Je ne reconnais aucun de ces soi-disant frères ou sœurs. Tous ces visages dont, il est vrai, certains ne sont pas sans rappeler la figure de Père, sont pour moi perdus dans le temps. Mais Père semble ne pas s’y tromper. Il est heureux de voir sa descendance ainsi rassemblée. Cela nourrit l’espoir de l’unité et conforte l’idée que le retour en terre natale ne relève pas d’un rêve. Dans la lettre, le lieutenant-gouverneur évoque le nombre impressionnant de 77 enfants : 35 garçons, 42 filles !

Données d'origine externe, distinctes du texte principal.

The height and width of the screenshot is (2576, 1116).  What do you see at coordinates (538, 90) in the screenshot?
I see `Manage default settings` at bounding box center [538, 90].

Il parle surtout des deux premiers, l’aîné Sassè et de Ouagbè, le second. Et suggère en une tournure sibylline que Père devrait considérer toute sa descendance mâle sur un pied d’égalité et non pas seulement « celui que le destin a placé provisoirement à vos côtés. » Mais de quoi se mêlent ces messieurs de l’Administration ! Ils ne se contentent pas seulement de nous exiler, il faut maintenant qu’ils donnent à Père le mode d’emploi affectif de sa descendance !
De toute façon, cette masse anonyme de frères et de soeurs ne me dit rien, pour ne pas dire rien qui vaille. Je n’ai jamais eu l’occasion d’un échange fraternel avec tous ces frères et soeurs. En dehors d’Adrien qui est le seul fils de Père qui m’inspire amitié et confiance. Pour le reste, qu’il me soit permis de rester sur ma réserve.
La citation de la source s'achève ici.